Apple’s iPhones are the world’s most popular smartphones with a 20-percent market share, according to Framingham, Massachusetts-based International Data Corp., while 60 percent of smartphones use Google’s Android operating system, making it the world’s most widely-used platform.
Posner’s ruling shelves what would have been the first patent trial between them since Mountain View, California-based Google completed its $12.5 billion acquisition of Motorola Mobility Holdings Inc. last month.
Apple’s lawyer, Matthew Powers, declined to immediately comment on the judge’s ruling after the hearing, as did Motorola Mobility’s attorney, Stephen Swedlow.

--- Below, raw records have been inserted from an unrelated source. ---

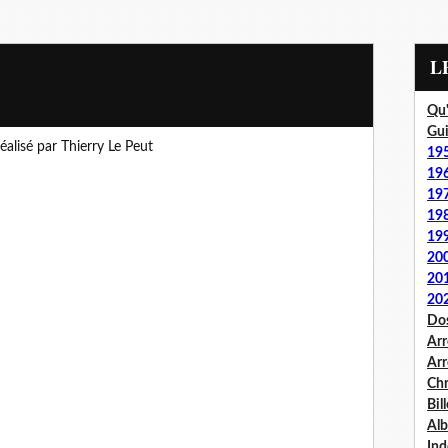
Qu'
Gui
éalisé par Thierry Le Peut
19
19
19
19
19
20
20
20
Dos
Arr
Arr
Chr
Bil
Al
Ind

Kristin Huguet, a spokeswoman for Cupertino, California- based Apple, declined to comment on the judge’s ruling. Jim Prosser, a spokesman for Google, said he couldn’t immediately comment.
Apple had accused Motorola Mobility of infringing four of its computer-related patents, some of which appear in Motorola’s Droid-branded mobile phones and in its Xoom tablet.
Motorola Mobility was pursuing a single claim against Apple concerning its cellular communications technology.
The trial judge serves as an evidentiary gatekeeper for the jury, said David B. Sunshine, a New York patent attorney who has been following the case. Posner’s rejection of each sides’ damages theories shows he didn’t believe the parties’ expert methodology was reasonable, and that jurors shouldn’t hear it.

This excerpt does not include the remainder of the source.